Kerber: Sie hat schon mit uns darüber gesprochen, wie es damals als Spielerin war. Für sie ist es aber gar nicht so einfach, glaube ich...
SPOX: Warum?
Kerber: Nun ja, sie hat jetzt eben eine komplett andere Rolle. Sie trägt die Verantwortung, kann aber nicht richtig selbst eingreifen. Ich glaube, es juckt sie selbst ein bisschen in den Fingern. (lacht)
SPOX: Neben Rittner waren 1992 Anke Huber und Steffi Graf beim Triumph gegen Spanien dabei. Haben sich die beiden auch gemeldet?

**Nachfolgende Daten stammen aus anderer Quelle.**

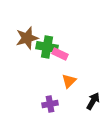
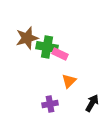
black arrow: moved 1 px left, 2 px down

Kerber: Ja, Anke und Steffi haben uns zwischendurch immer mal wieder unterstützt und uns gratuliert. Steffi hat zum Beispiel direkt nach dem Sieg gegen Australien angerufen. Sie freuen sich und drücken uns die Daumen.
SPOX: Was könnten der Einzug ins Endspiel und ein möglicher Titel im deutschen Tennis auslösen?
Kerber: Es ist auf jeden Fall ein sehr positives Zeichen. Vielleicht wird dadurch auch wieder ein kleiner Hype ausgelöst. Es wäre schön, wenn gerade das Damentennis wieder mehr Aufmerksamkeit bekommen würde. Wir haben so viele gute Spielerinnen, die alles geben und sich aufopfern, das sollte man auch mal würdigen.
SPOX: Was macht den Fed Cup aus Ihrer Sicht besonders?
Kerber: Es ist ganz anders als ein "normales" Turnier. Man spielt in einer Mannschaft, verbringt quasi die komplette Zeit mit den drei anderen Mädels. Man frühstückt und trainiert zusammen, erlebt einfach viele besondere Dinge. Außerdem spielt man für Deutschland, nicht für sich selbst. Alle verfolgen ein gemeinsames Ziel.
SPOX: Kann man das Ganze ein bisschen mit dem Ryder Cup im Golf vergleichen?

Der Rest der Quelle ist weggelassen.